To find this out, I installed a high quality humidity sensor in the mid brood nest of a good strong hive. The surprising thing was that humidity would change quite a bit, along with the outside humidity. So the relative humidity (RH) in the hive was always between 50 and 80. 

Thing with that, the outside RH could be higher than the in hive RH, because the inside hive temperature was higher. RH is a percentage of how much water air can hold at a given temperature. So the amount of water in the air needed to achieve 100% saturation at say, 70 degrees, is less than 100% at 80 degrees, because air at 80 degrees can hold more water at 100% saturation. RH is Relative Humidity to 100%, at any given temperature. (hope all that makes sense).


So to the practical application in the incubator, I imitated the in broodnest conditions, and allowed humidity to fluctuate between 50% and 80% RH, but generally held it mid range at 60% or 70% RH. This was possible even when outside humidity was up to 95% RH, because the temperature in the incubator was higher, giving a lower RH for the same amount of water in the air.

I experimented with higher and lower humidity. Running RH in the incubator at 95% RH, the queens emerged with distended abdomens. They actually looked like nice big queens, but it was really water, and after a few hours they would excrete and shrink. So I decided this was probably not good for them.
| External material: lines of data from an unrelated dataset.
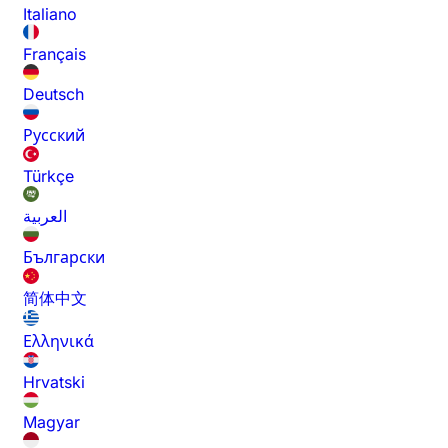
Italiano
Français
Deutsch
Русский
Türkçe
العربية
Български
简体中文
Ελληνικά
Hrvatski
Magyar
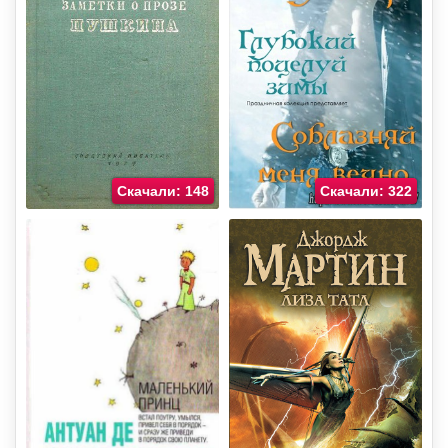
Скачали: 148
Скачали: 322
Humidity under 50% RH had the reverse effect, the queens emerged shrunken, which is probably also not good for them. 

So end of day, 60% to 70% RH seemed to be the ideal, and is also the main area that humidity sits in an actual hive brood nest.


As to air movement, yes. If there is no air movement, there can be warmer air near the top and I found that by placing high quality sensors around the incubator. Only very slight air movement is needed, I achieved it in my incubator with a computer fan. 


To create humidity, it is easy to overdo it. So I had a glass of water in the bottom of the incubator, with a computer fan pointing at it. If humidity went under 50% RH the fan came on, humidity would climb a few points then the fan would go off. I started out using a pan of water, but the large surface area made humidity go too high even when the fan was not on. So I changed to a glass, and the small surface area meant humidity only went up noticeably when the fan pointed at it was on.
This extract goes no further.